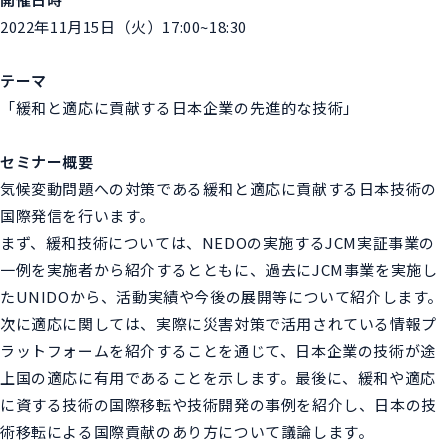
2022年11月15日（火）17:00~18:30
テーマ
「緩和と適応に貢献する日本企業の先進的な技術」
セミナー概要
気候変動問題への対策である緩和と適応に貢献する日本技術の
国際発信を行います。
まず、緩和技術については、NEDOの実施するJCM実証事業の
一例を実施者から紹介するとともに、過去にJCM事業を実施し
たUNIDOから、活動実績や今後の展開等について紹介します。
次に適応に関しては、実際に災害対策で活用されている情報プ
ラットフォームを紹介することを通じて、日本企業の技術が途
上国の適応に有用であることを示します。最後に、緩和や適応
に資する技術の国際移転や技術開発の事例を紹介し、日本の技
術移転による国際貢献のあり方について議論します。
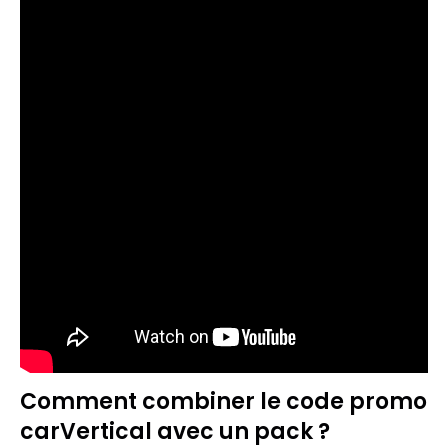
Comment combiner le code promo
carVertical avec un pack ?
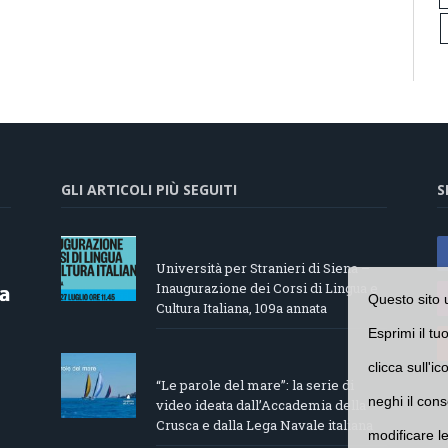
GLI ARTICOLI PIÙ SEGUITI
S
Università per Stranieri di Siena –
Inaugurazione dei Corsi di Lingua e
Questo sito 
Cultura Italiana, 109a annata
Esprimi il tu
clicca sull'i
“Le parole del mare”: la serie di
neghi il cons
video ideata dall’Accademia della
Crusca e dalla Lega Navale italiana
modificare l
====
**Problem:**
What this calls for is a word-for-word copy of the listing above, pictures excluded.

**Solution to this exercise:**
2022年11月15日（火）17:00~18:30
テーマ
「緩和と適応に貢献する日本企業の先進的な技術」
セミナー概要
気候変動問題への対策である緩和と適応に貢献する日本技術の
国際発信を行います。
まず、緩和技術については、NEDOの実施するJCM実証事業の
一例を実施者から紹介するとともに、過去にJCM事業を実施し
たUNIDOから、活動実績や今後の展開等について紹介します。
次に適応に関しては、実際に災害対策で活用されている情報プ
ラットフォームを紹介することを通じて、日本企業の技術が途
上国の適応に有用であることを示します。最後に、緩和や適応
に資する技術の国際移転や技術開発の事例を紹介し、日本の技
術移転による国際貢献のあり方について議論します。
Comment combiner le code promo
carVertical avec un pack ?
GLI ARTICOLI PIÙ SEGUITI
S
Università per Stranieri di Siena –
Inaugurazione dei Corsi di Lingua e
Questo sito 
Cultura Italiana, 109a annata
Esprimi il tu
clicca sull'i
“Le parole del mare”: la serie di
neghi il cons
video ideata dall’Accademia della
Crusca e dalla Lega Navale italiana
modificare l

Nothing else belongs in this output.